Herbs and oils have long been used to relieve pain. Though there haven’t been many scientific studies of their use, some small studies have shown significant benefit from rubbing on certain essential oils (concentrated plant extracts), including lavender, peppermint, cinnamon, rose, clove, rosemary, ginger, and others. It was not clear whether it was the oils or the touch that made the difference.
Many herbal remedies have been used to reduce inflammation and pain. Writing in the online publication U.S. Pharmacist, Antoine Al-Achi, Ph.D., an Associate Professor of Pharmaceutics at the Campbell University School of Pharmacy in North Carolina, reported that bromelain (pineapple enzyme), curcumin (an antioxidant found in turmeric), echinacea, chamomile, ginger, and arnica have shown anti-inflammatory effects. Preparations of these plant-based supplements are widely available at health-food stores. If you would like to try one or more of these supplements, speak to your doctor first about possible side effects and drug interactions.
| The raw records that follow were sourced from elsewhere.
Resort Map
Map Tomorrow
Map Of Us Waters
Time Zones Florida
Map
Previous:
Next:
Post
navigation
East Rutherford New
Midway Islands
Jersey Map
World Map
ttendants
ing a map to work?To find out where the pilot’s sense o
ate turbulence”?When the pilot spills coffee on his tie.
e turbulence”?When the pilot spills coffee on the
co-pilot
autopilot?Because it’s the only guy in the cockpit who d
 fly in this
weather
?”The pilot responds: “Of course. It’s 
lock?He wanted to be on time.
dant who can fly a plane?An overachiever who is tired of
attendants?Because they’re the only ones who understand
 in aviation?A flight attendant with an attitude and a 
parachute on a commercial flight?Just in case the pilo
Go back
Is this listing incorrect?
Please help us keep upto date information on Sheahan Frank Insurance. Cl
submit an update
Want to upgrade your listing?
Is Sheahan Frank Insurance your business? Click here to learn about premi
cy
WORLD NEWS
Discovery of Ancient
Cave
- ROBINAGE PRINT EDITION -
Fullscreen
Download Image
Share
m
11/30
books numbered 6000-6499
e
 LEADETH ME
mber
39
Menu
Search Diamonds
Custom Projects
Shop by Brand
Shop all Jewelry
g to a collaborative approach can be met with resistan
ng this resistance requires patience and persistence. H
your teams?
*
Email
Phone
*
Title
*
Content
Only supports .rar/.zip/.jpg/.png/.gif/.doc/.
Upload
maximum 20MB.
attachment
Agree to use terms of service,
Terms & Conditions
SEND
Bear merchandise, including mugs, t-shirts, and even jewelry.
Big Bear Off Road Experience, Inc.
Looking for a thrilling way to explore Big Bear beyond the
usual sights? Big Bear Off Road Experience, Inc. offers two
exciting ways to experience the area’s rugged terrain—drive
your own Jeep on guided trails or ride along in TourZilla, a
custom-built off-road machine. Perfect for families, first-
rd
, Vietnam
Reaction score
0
Whole body–mind treatments
Since chronic pain is a whole body–mind experience, your total physical and mental health has a lot to do with your pain. In addition to improving your blood glucose control, you might consider doing the following:
Lose some weight. Losing some excess weight can take the pressure off your back, hips, knees, and feet, possibly reducing pain in these areas.
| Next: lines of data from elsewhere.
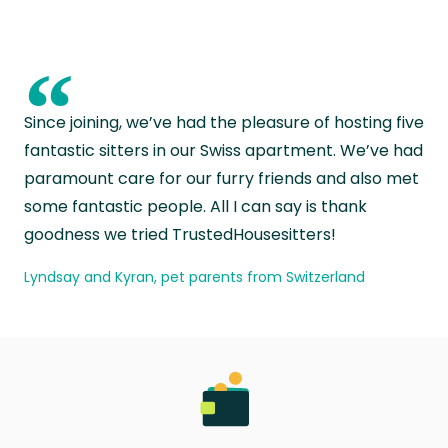
“
Since joining, we’ve had the pleasure of hosting five
fantastic sitters in our Swiss apartment. We’ve had
paramount care for our furry friends and also met
some fantastic people. All I can say is thank
goodness we tried TrustedHousesitters!
Lyndsay and Kyran, pet parents from Switzerland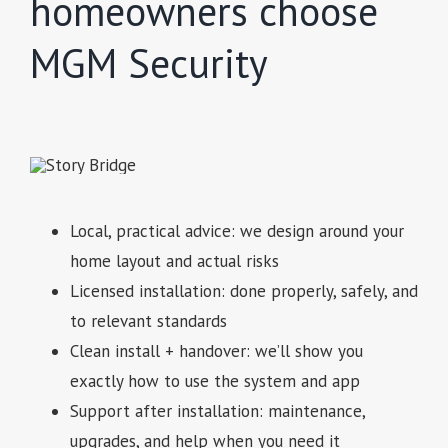
homeowners choose
MGM Security
Local, practical advice: we design around your
home layout and actual risks
Licensed installation: done properly, safely, and
to relevant standards
Clean install + handover: we’ll show you
exactly how to use the system and app
Support after installation: maintenance,
upgrades, and help when you need it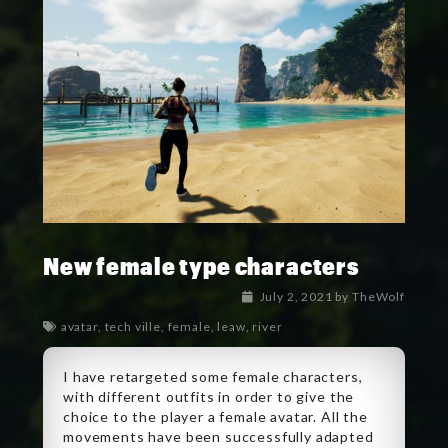
New female type characters
July 2, 2021
by
TheWolf
avatar
,
tech ville
,
female
,
leaw
,
river
I have retargeted some female characters,
with different outfits in order to give the
choice to the player a female avatar. All the
movements have been successfully adapted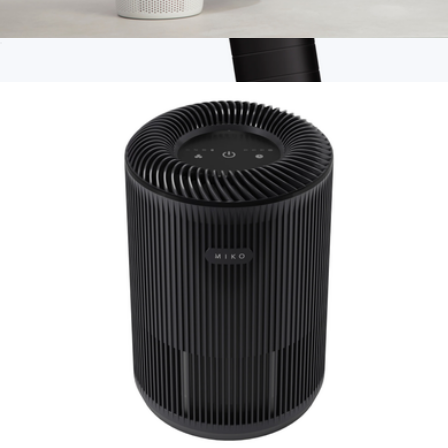
Ibuki + Air Purifier
$119
Branded Hypervolt Go 3
$175
Hyperice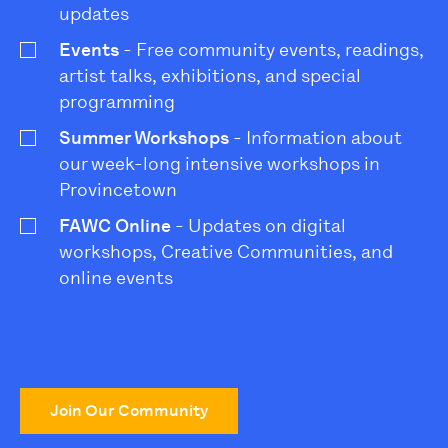
updates
Events
- Free community events, readings,
artist talks, exhibitions, and special
programming
Summer Workshops
- Information about
our week-long intensive workshops in
Provincetown
FAWC Online
- Updates on digital
workshops, Creative Communities, and
online events
Join Our Community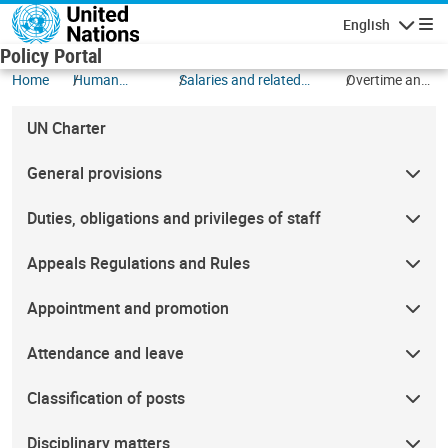
Skip to main content
English
Navigatio
Policy Portal
Home
Human
Salaries and related
Overtime and
Resources
allowances
compensatory
time off
UN Charter
General provisions
Duties, obligations and privileges of staff
Appeals Regulations and Rules
Appointment and promotion
Attendance and leave
Classification of posts
Disciplinary matters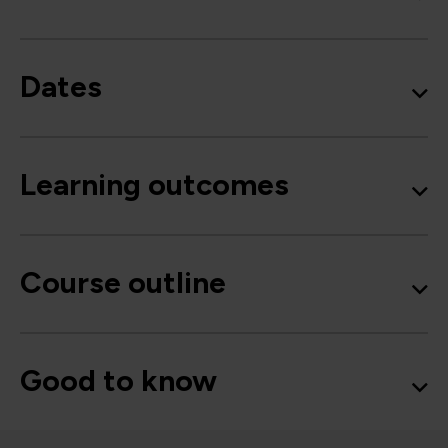
Dates
Learning outcomes
Course outline
Good to know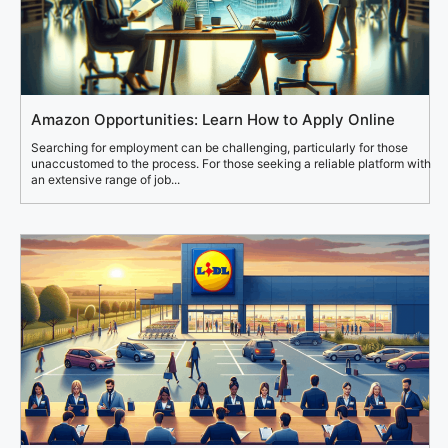
Amazon Opportunities: Learn How to Apply Online
Searching for employment can be challenging, particularly for those
unaccustomed to the process. For those seeking a reliable platform with
an extensive range of job...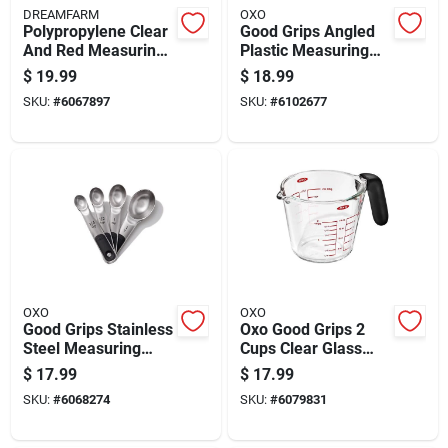
DREAMFARM
OXO
Polypropylene Clear
Good Grips Angled
And Red Measuring
Plastic Measuring
Cup Set - 4 Piece
Cup, 4 Cup Capacity
$
19.99
$
18.99
Kitchen Gadgets
SKU:
#
6067897
SKU:
#
6102677
OXO
OXO
Good Grips Stainless
Oxo Good Grips 2
Steel Measuring
Cups Clear Glass
Spoon Set, 4 Piece
Measuring Cup -
$
17.99
$
17.99
Dishwasher Safe
SKU:
#
6068274
SKU:
#
6079831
Watch what you eat. Different foods may well make your pain worse or better. You may want to keep a log of what you eat and how it affects your pain. (Click here for a log that can help you keep track of your diet and various other factors that may affect pain.)
Pace yourself. People tend to push themselves until pain or fatigue makes them stop. They then rest for the shortest possible time, then get back to work until pain stops them again. You can prevent this cycle by pacing yourself: Figure out how much you can do without pain, and stop before you reach that point. Rest up, then start again. You’ll get more done with less pain.
Laugh. Several studies show laughter is among the best medicines for pain. In Japanese studies of arthritis, people who watched a humorous show reduced their pain by more than 50% for as long as 12 hours. You can watch funny videos or read humorous writing, watch kids or puppies play, or do whatever it takes to make you laugh. You can also laugh for no reason at all. The effect seems to be the same.
Engage in sex. Sex is a good pain reliever, and orgasm is more powerful than almost any drug in relieving pain. Rutgers University professor and sex researcher Beverly Whipple, Ph.D., found that when women had orgasms, their pain “thresholds” went up by more than 108%. In other words, things that usually hurt them no longer had an effect. She believes men have similar responses, though she’s only studied women. The pain-reducing effect seems to last for hours.
Sleep. A good night’s sleep is great medicine for pain. There are many medical and behavioral approaches to help you sleep. See “Finding Help for Chronic Pain” for some written resources on sleep.